Went home, got some pics from quan, then read and went to sleep at 10pm. Just didn't feel like doing anything.

18th July 2007 - Wed - Boss Mc -

Despite having close to 9 1/2 hours of sleep. I still woke up feeling like crap. This has got to stop somehow. Strangely enough, after i showered and came here, i didn't feel that bad.

Met up with Dennis at the bus stop, he happened to be on 66, the bus behind me, and we went to the counter to get a copy of Today. I didn't know there were free papers everyday. Now i do though heh.

Was about to go into my office when i heard from Ryan that boss is on MC.

Truth be told, the whole office has been quiet til now.
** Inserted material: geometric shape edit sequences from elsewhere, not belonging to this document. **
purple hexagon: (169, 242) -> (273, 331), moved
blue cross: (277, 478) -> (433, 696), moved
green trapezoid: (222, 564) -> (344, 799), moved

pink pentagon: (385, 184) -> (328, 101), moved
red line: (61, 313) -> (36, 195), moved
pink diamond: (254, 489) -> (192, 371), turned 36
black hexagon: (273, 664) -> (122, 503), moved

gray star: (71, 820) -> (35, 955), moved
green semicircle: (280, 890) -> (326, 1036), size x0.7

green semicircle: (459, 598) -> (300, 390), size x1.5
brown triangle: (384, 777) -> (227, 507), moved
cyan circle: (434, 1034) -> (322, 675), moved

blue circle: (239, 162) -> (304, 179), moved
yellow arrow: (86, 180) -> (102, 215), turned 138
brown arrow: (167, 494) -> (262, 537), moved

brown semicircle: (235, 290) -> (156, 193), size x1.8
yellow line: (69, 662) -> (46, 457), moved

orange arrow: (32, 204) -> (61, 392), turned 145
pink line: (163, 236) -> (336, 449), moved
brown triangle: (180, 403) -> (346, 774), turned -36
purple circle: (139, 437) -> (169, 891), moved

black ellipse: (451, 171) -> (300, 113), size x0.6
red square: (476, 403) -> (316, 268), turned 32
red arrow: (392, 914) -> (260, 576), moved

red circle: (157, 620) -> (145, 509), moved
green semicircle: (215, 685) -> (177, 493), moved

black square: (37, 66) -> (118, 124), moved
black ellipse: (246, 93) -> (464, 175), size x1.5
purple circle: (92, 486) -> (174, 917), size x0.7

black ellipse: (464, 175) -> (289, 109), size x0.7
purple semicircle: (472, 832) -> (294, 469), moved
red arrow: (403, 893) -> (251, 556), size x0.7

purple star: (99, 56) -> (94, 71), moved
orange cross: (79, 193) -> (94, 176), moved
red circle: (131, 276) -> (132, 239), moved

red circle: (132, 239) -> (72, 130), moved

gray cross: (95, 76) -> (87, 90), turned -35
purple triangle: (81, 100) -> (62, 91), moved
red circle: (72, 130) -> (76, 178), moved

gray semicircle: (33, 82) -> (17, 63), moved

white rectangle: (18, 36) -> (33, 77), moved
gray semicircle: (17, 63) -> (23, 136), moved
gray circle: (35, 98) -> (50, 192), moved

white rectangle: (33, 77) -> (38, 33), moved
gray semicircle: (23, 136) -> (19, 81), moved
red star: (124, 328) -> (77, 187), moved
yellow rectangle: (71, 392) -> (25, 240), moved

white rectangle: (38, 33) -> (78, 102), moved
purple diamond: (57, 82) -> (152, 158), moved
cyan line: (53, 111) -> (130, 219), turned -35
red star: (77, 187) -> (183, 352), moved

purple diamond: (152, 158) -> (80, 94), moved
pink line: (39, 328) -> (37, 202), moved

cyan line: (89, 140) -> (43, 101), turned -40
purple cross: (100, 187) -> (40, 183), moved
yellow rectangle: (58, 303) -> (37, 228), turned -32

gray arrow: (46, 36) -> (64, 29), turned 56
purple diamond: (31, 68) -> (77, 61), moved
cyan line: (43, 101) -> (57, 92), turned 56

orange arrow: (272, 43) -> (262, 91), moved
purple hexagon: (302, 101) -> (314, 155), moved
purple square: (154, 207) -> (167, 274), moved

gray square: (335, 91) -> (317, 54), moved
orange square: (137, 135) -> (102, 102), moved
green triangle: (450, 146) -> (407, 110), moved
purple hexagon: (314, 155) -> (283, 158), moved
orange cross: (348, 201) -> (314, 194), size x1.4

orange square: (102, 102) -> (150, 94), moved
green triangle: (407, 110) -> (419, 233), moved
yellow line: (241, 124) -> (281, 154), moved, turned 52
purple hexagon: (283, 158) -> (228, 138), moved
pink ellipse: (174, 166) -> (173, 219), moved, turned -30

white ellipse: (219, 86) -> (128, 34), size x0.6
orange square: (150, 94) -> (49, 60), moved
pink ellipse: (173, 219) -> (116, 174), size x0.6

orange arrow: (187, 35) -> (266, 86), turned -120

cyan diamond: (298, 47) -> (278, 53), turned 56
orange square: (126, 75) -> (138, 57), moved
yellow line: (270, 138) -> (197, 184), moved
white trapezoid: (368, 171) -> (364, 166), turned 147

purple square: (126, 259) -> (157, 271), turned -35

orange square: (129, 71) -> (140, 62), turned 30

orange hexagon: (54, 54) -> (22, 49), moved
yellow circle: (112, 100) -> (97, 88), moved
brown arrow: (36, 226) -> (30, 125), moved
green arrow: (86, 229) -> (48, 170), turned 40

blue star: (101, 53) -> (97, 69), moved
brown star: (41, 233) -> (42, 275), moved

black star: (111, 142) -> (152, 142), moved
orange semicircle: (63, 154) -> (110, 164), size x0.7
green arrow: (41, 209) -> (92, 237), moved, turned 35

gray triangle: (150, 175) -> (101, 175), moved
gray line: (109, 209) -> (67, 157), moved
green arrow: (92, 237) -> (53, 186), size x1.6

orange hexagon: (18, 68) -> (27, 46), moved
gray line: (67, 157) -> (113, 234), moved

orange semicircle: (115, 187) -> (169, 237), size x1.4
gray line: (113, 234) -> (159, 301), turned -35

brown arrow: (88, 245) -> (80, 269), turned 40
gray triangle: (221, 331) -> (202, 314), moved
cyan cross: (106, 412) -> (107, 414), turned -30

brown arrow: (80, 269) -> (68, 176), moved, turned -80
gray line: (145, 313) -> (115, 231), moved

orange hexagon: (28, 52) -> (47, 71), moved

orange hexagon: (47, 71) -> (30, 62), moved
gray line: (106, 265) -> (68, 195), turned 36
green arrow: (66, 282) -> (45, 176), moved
Except for a couple of phone calls and some people calling in..

I've been reading alot... on WP, on SGF, on stuff in general. Been thinking a bit too. Like what i want to do in the future..

Strange how it seems so different when i'm out of NS.

I think the greatest difference between me now and back then in NS was the fact that i now know more about politics. Not a hell lot more, but i've been reading up and yes, i dare say i know more about politics now.

Haha, back then i wanted to be a minister, cause they were drawing high salaries. I just didn't know that from 1994 they were drawing 1+ million a month, and just recently 2+ million a month. Yeap, a MP is making $183,333.33 a month, or just $6,111.11 a day.

I know i'm never be a politician. I know too little about politics, and my character is just too nice. I'll be trampled everywhere among other stuff.

But i know that its getting harder to live, and the thought of moving elsewhere to work is surely getting in my head. Maybe i could use this time before i start studying to enrich myself, like studying Canto if i really want to work in HK or even Taiwan.

Ah well. Sometimes i think i really think too much. No?
Gotta focus on my goals... still want to write a story!